Given records Start Marker
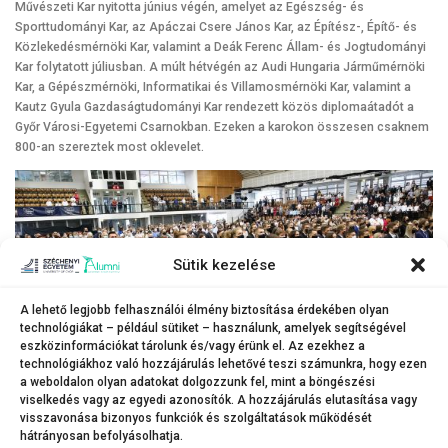
Művészeti Kar nyitotta június végén, amelyet az Egészség- és
Sporttudományi Kar, az Apáczai Csere János Kar, az Építész-, Építő- és
Közlekedésmérnöki Kar, valamint a Deák Ferenc Állam- és Jogtudományi
Kar folytatott júliusban. A múlt hétvégén az Audi Hungaria Járműmérnöki
Kar, a Gépészmérnöki, Informatikai és Villamosmérnöki Kar, valamint a
Kautz Gyula Gazdaságtudományi Kar rendezett közös diplomaátadót a
Győr Városi-Egyetemi Csarnokban. Ezeken a karokon összesen csaknem
800-an szereztek most oklevelet.
Sütik kezelése
A lehető legjobb felhasználói élmény biztosítása érdekében olyan
technológiákat – például sütiket – használunk, amelyek segítségével
eszközinformációkat tárolunk és/vagy érünk el. Az ezekhez a
technológiákhoz való hozzájárulás lehetővé teszi számunkra, hogy ezen
a weboldalon olyan adatokat dolgozzunk fel, mint a böngészési
Fotók: Mekli Zoltán
viselkedés vagy az egyedi azonosítók. A hozzájárulás elutasítása vagy
visszavonása bizonyos funkciók és szolgáltatások működését
hátrányosan befolyásolhatja.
Given records End Marker
Activity: Copy every line of the entries in which "olyan" can be found.

Output for this task:
A lehető legjobb felhasználói élmény biztosítása érdekében olyan
a weboldalon olyan adatokat dolgozzunk fel, mint a böngészési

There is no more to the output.